### WHAT IS BEING ASKED
Verbatim output of the lines below is required, with the images omitted.

#### DATASET EXCERPTS

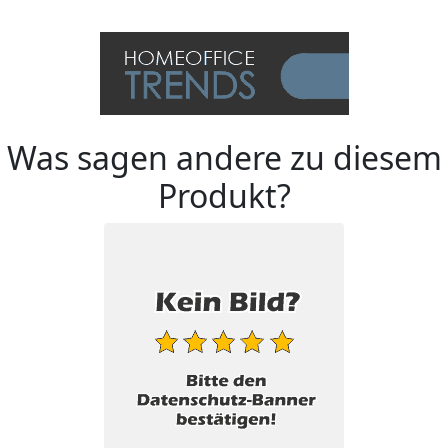
Was sagen andere zu diesem
Produkt?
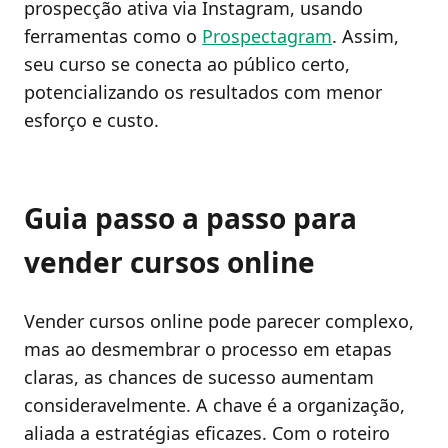
prospecção ativa via Instagram, usando
ferramentas como o
Prospectagram
. Assim,
seu curso se conecta ao público certo,
potencializando os resultados com menor
esforço e custo.
Guia passo a passo para
vender cursos online
Vender cursos online pode parecer complexo,
mas ao desmembrar o processo em etapas
claras, as chances de sucesso aumentam
consideravelmente. A chave é a organização,
aliada a estratégias eficazes. Com o roteiro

########

### YOUR SOLUTION
Was sagen andere zu diesem
Produkt?
prospecção ativa via Instagram, usando
ferramentas como o
Prospectagram
. Assim,
seu curso se conecta ao público certo,
potencializando os resultados com menor
esforço e custo.
Guia passo a passo para
vender cursos online
Vender cursos online pode parecer complexo,
mas ao desmembrar o processo em etapas
claras, as chances de sucesso aumentam
consideravelmente. A chave é a organização,
aliada a estratégias eficazes. Com o roteiro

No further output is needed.